Non-negative Least Squares

x = cp.Variable(n)
prob = cp.Problem(cp.Minimize(cp.sum_squares(A @ x - b)), [x >= 0])

pogs_solve(prob, verbose=True)
# Output: POGS: Detected nonneg_ls pattern, using fast graph-form solver

Unsupported Problems

For problems that don't match a supported pattern:

x = cp.Variable(n)
prob = cp.Problem(cp.Minimize(cp.norm(A @ x - b, 1)))  # L1 loss, not L2

pogs_solve(prob, verbose=True)
# Output: POGS: No graph-form pattern detected, using default solver

Solver Options

Pass solver options to pogs_solve():

pogs_solve(
    prob,
    verbose=True,      # Print solver output
    abs_tol=1e-6,      # Absolute tolerance
    rel_tol=1e-6,      # Relative tolerance
    max_iter=5000,     # Maximum iterations
    rho=1.0,           # ADMM penalty parameter
)

When to Use POGS vs Direct Solvers

Use pogs_solve() when:

  • You have existing CVXPY code
  • You want automatic pattern detection
  • You're not sure which solver function to use

Use direct solvers (solve_lasso, etc.) when:

  • You know the exact problem type
  • You want maximum performance
  • You're writing new code

Direct solvers are slightly faster because they skip pattern detection:

# Direct (faster)
from pogs import solve_lasso
result = solve_lasso(A, b, lambd=0.1)
x = result['x']

# Via CVXPY (convenient)
from pogs import pogs_solve
x = cp.Variable(n)
prob = cp.Problem(cp.Minimize(cp.sum_squares(A @ x - b) + 0.1 * cp.norm(x, 1)))
pogs_solve(prob)
x_val = x.value

Supported Patterns

POGS detects these specific CVXPY expression patterns:

Lasso

# minimize ½||Ax - b||² + λ||x||₁
cp.Minimize(cp.sum_squares(A @ x - b) + lambd * cp.norm(x, 1))
cp.Minimize(0.5 * cp.sum_squares(A @ x - b) + lambd * cp.norm1(x))

Ridge

# minimize ½||Ax - b||² + λ||x||²
cp.Minimize(cp.sum_squares(A @ x - b) + lambd * cp.sum_squares(x))

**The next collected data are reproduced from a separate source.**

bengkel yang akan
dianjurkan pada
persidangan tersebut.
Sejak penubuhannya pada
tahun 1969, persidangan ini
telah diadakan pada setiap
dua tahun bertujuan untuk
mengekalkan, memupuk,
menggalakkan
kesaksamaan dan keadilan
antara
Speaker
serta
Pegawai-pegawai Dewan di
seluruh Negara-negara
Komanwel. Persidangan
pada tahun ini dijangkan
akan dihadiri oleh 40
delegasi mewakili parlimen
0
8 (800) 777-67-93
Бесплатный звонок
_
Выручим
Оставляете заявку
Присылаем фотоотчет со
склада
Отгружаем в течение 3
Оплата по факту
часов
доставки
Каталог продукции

Non-negative Least Squares

# minimize ½||Ax - b||² s.t. x >= 0
cp.Minimize(cp.sum_squares(A @ x - b)), constraints=[x >= 0]

Limitations

  • Single variable: Only problems with one optimization variable are supported
  • Minimization: Must be a minimization problem
  • Specific patterns: Only Lasso, Ridge, and NNLS patterns are detected
  • Dense matrices: Works best with dense matrices A

For problems outside these patterns, POGS falls back to CVXPY's default solver, which may be slower but handles general convex problems.